Some days i’m bursting at the seams
with all my half remembered dreams
and then it shoots me down again
i feel the dampness as it creeps
I hear you coughing in your sleep
beneath a broken window pane
tomorrow girl i’ll buy you chips
a lollipop to stain your lips
and it’ll all be right as rain

This ain’t no love that’s guiding me

In case you dont know it, David Gray is an atheist, an honest atheist as far as I can tell. His brutal honesty exposes love for what it is apart from God. If our wives are not made in the image of God and loved with the love of Christ, they are reduced to relational, sexual, and emotional objects, wells for male “ecstasy.” No sacrifice, just satisfaction. No substance, just sweetness—-lollipop love.

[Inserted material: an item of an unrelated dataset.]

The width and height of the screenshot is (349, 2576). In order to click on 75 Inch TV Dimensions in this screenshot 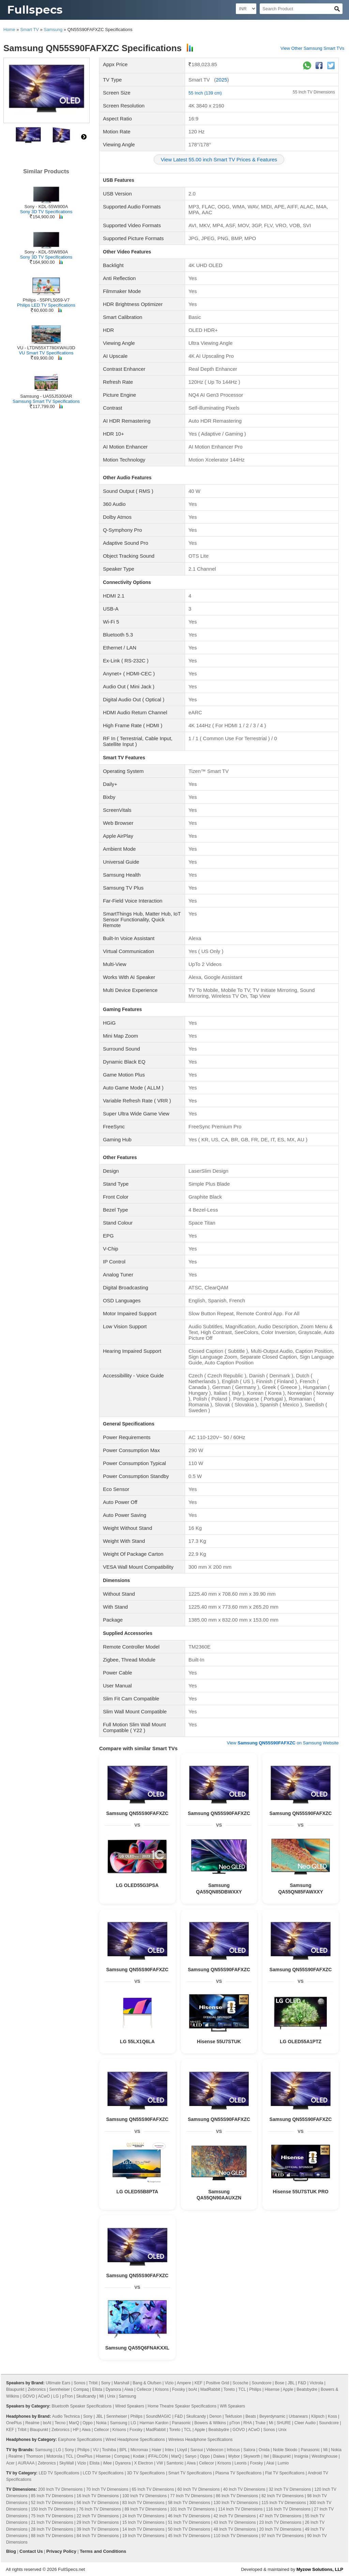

But, in Jesus, love is more than romance, gifts, and scripts, than buying chips and lollipops for the one you love. More than a relational, emotional, or sexual hight. In Christ, there’s more than lollipop love.

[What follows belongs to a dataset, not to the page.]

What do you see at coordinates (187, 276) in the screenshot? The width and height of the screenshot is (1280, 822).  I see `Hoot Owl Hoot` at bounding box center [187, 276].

It has been said that love is as strong as death. So it was with Christ. His love led to his death. Your love for your wife should be that strong. Death to your perceived rights and desires in order to promote the holiness and happiness of your wife. Death to your right to not do the dishes because you worked all day. Death to your desire to not change another diaper. Death to your spiritual sloth which makes excuses to not pray with and for your wife. Death to your desire to be right, to win the argument, to hurt her with harsh and angry words. Self-dying love gives life.

We can give life–love–to our wives by loving them according to their love language. Stay with me. Do you know how to love your wife? What communicates love to her? Time, Gift, Service, Communication, Touch? All of these are important for everyone, whether they acknowledge it or not, but some tend to communicate love more strongly than others. My wife likes to receive gift love. Early in marriage I confused this with money love. Robie does not feel love from gifts based on how much they cost, but on the fact that I took the time, thought and energy to think of her and express it concretely. I give her love she can hold when I buy her something. It took me a while to catch onto this. And its not my natural inclination to buy Robie something. Gift love is not my love language, so I don’t naturally think this way. Plus, I tend to be pretty cheap, unless of course, it comes to buying a computer. Early on I thought it my duty to “protect” her from materialism. That’s not what was going on. The point is that love thinks the way others think. We get into our wives’ mindset, we know them, we affectionately study them. Peter says it like this: “husbands, live with your wives in an understanding way….” (1 Pet 3.7). Literally, live with them according to knowledge. Study, know and love your wife. Husbands, love your wives.